Amended Complaint: More Dascola Filings

More briefs have now been submitted in the Dascola election lawsuit late last week and over the weekend – after the final supplemental briefs were submitted earlier last week.

On May 6, 2014, the final court-ordered supplemental briefs were submitted by both sides in the lawsuit, filed by Bob Dascola against the city of Ann Arbor. Dascola contends he’s an eligible candidate and wants the court to order that he be placed on the ballot in the Ward 3 city council Democratic primary. He would join Julie Grand and Samuel McMullen in that election, which will be held on Aug. 5, 2014.

But as the electorate awaits a ruling from federal judge Lawrence Zatkoff, the two sides have continued to lather up. Late last week, Tom Wieder – the attorney for Dascola – filed a motion asking permission from the court to file an amended complaint. The motion for leave to file the amendment describes the nature of the amendments as clarifying the precise source of rights that Dascola is seeking to enforce in his lawsuit [the Equal Protection Clause of the 14th Amendment and his rights under 42 U.S.C. §1983], and to clarify the basis of the claim for attorney fees, if Dascola wins. The motion contends that the changes to the complaint are minimal and raise no new legal or factual issues. On its face, the motion appears intended to ensure that Wieder can be paid, if Dascola were to prevail.
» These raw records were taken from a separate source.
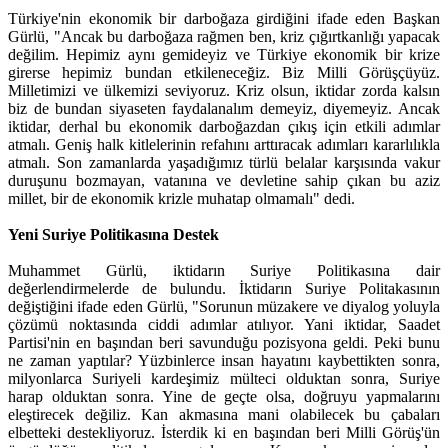
Türkiye'nin ekonomik bir darboğaza girdiğini ifade eden Başkan
Gürlü, "Ancak bu darboğaza rağmen ben, kriz çığırtkanlığı yapacak
değilim. Hepimiz aynı gemideyiz ve Türkiye ekonomik bir krize
girerse hepimiz bundan etkileneceğiz. Biz Milli Görüşçüyüz.
Milletimizi ve ülkemizi seviyoruz. Kriz olsun, iktidar zorda kalsın
biz de bundan siyaseten faydalanalım demeyiz, diyemeyiz. Ancak
iktidar, derhal bu ekonomik darboğazdan çıkış için etkili adımlar
atmalı. Geniş halk kitlelerinin refahını arttıracak adımları kararlılıkla
atmalı. Son zamanlarda yaşadığımız türlü belalar karşısında vakur
duruşunu bozmayan, vatanına ve devletine sahip çıkan bu aziz
millet, bir de ekonomik krizle muhatap olmamalı" dedi.
Yeni Suriye Politikasına Destek
Muhammet Gürlü, iktidarın Suriye Politikasına dair
değerlendirmelerde de bulundu. İktidarın Suriye Politakasının
değiştiğini ifade eden Gürlü, "Sorunun müzakere ve diyalog yoluyla
çözümü noktasında ciddi adımlar atılıyor. Yani iktidar, Saadet
Partisi'nin en başından beri savunduğu pozisyona geldi. Peki bunu
ne zaman yaptılar? Yüzbinlerce insan hayatını kaybettikten sonra,
milyonlarca Suriyeli kardeşimiz mülteci olduktan sonra, Suriye
harap olduktan sonra. Yine de geçte olsa, doğruyu yapmalarını
eleştirecek değiliz. Kan akmasına mani olabilecek bu çabaları
elbetteki destekliyoruz. İsterdik ki en başından beri Milli Görüş'ün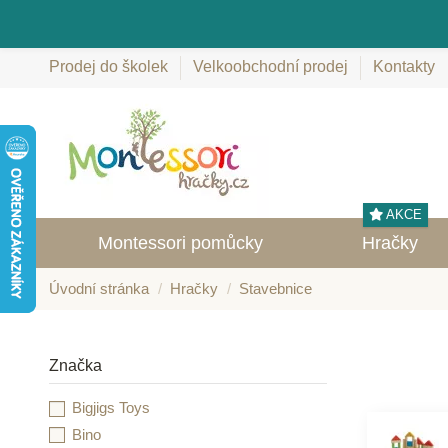
Prodej do školek
Velkoobchodní prodej
Kontakty
AKCE
Montessori pomůcky
Hračky
Úvodní stránka
Hračky
Stavebnice
Značka
Bigjigs Toys
Bino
However, in responding to the motion for leave to file an amended complaint, Ann Arbor city attorney Stephen Postema offers a cutting characterization. He calls it ”procedurally odd” and accuses Wieder of failing to exercise due diligence in filing the motion. In addition, Postema responds to arguments made in Wieder’s supplemental brief, on the substance of the lawsuit. The substantial issue raised by the lawsuit involves the status of laws – like the city’s charter durational residency and voter registration requirements – when those laws have been found to be unconstitutional, null and void by a federal court.

Wieder responded in kind to the city’s brief, writing that the city does the following:

1) Misrepresent the nature of the proposed Amendment; 2) Misrepresent authority on the issue of futility and its applicability to this case; 3) Continue its fabricated argument that Plaintiff claims Charter Section 12.2 was “repealed” by the Feld and HRP decisions; 4) Produce and present to the Court what is, essentially, a Response Brief to Plaintiff’s Supplemental Brief, although none was called for by the Court’s Order; and 5) Present a fanciful “parade of horribles” that will befall the Court, the candidates, “possible donors and supporters,” the public and the Defendants if the Amendment is allowed.
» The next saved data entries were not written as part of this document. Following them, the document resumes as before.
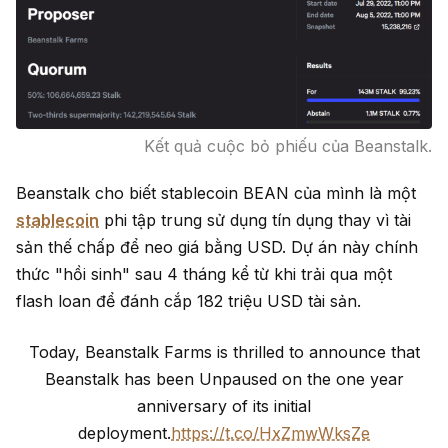
Kết quả cuộc bỏ phiếu của Beanstalk.
Beanstalk cho biết stablecoin BEAN của mình là một
stablecoin
phi tập trung sử dụng tín dụng thay vì tài
sản thế chấp để neo giá bằng USD. Dự án này chính
thức "hồi sinh" sau 4 tháng kể từ khi trải qua một
flash loan để đánh cắp 182 triệu USD tài sản.
Today, Beanstalk Farms is thrilled to announce that
Beanstalk has been Unpaused on the one year
anniversary of its initial
deployment.
https://t.co/HxZmwWksZe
By way of background, Ann Arbor’s city charter includes two durational requirements for city councilmembers – that they be registered voters in the city for a year before election, and that they be residents of the ward they seek to represent for a year before election.

Dascola contends that he meets the residency requirement. He allows that he does not meet the voter registration requirement. But Dascola’s core legal claim is that the two charter provisions were struck down as unconstitutional, null and void in federal court cases dating from the 1970s. The city contends that it can enforce the two city charter requirements based on case law that evolved subsequent to the 1970s cases.

The court ordered an expedited schedule so that the issue might be resolved before early June, when ballots must be printed. Briefs, responses, and replies had already been filed in April on motions for summary judgment and dismissal.

Here’s the complete set of briefs in the Dascola case, including the filings from last week.

One Comment

  1. By Mark Koroi
    May 14, 2014 at 8:32 pm | permalink

    In clarifying the basis of attorney fees award. Tom Wieder has cited 42 USC 1988.

    This is the Civil Rights Attorney Fees Awards Act of 1976 that was created by an Act of Congress to encourage effective access by private ordinary citizens to address abridgements of rights guaranteed under the U.S. Constitution.

    Under 42 USC 1988, the court has the broad discretion to award costs and attorney fees incurred by a prevailing civil rights plaintiff and the court will deny an award only in extraordinary cases. This provision gave the ACLU great leverage against the AATA to resolve the “Boycott Israel” bus sign litigation.

    Postema is seeking an award of legal fees against Mr. Dascola in his Motion to Dismiss.

    The prestige of the City Attorney’s Office is on the line to prevail against Mr. Dascola and obtain a dismissal of the federal court action.